Before I got my hair done I asked a favorite colleague what I should have done. My colleague said "I have NO idea, but I am really tired of those braids, if I am being honest". Thank you for being honest, now. And did anyone think I didn't know the braids were grown out? OK....

Then of course, I am overwhelmed by the change in my hair and feeling very self concious. My husband keeps telling me I don't look like myself. My daughter's little friend says I look like Beyonce and my mother in law wants to know "what I did to my hair". Funny thing is, except for my husband, they all thought it was MY hair, and it still wasn't right.

I had gotten my hair done because I have a job interview tomorrow and what I realize is that I have created a situation where my colleagues (I am interviewing for my own job... state regulations... blah blah) will be so damn distracted by my hair that they won't hear a thing I have to say. One could argue that anyone who had their hair changed the day before an interview would have these fears or that anyone who changes their hair would experience this kind of feedback.

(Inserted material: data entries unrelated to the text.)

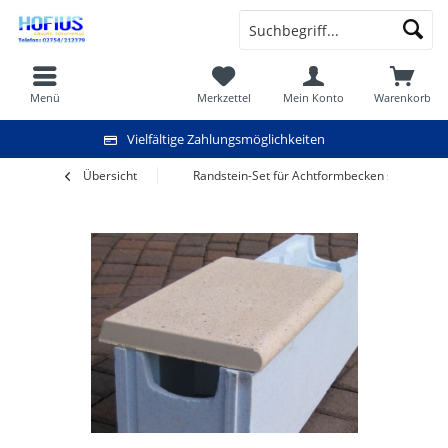
Menü
Merkzettel
Mein Konto
Warenkorb
Vielfältige Zahlungsmöglichkeiten
Übersicht
Randstein-Set für Achtformbecken sandfarben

My colleague changed her hair and everyone told her it was stunning, no one tried to touch it, and life went on. I promise you that will not be the case here.

So not only do I have interview anxiety, I have black hair anxiety as well. I have to sign off now as I am off to the theatre... Where NO ONE cares what my hair looks like. Thank god for performers egos that dwarf my own, it keeps me sane.

More soon...

2 comments:

  1. After reading your entries, I'm surprised no one has left a comment yet. I'm a mixed raced person myself - Chinese+Caucasian - and it's really comforting to see some sort of discussion about the issues of being mixed race, esp when its done in such a reasonable, readable, yet personal way. Thank you for sharing.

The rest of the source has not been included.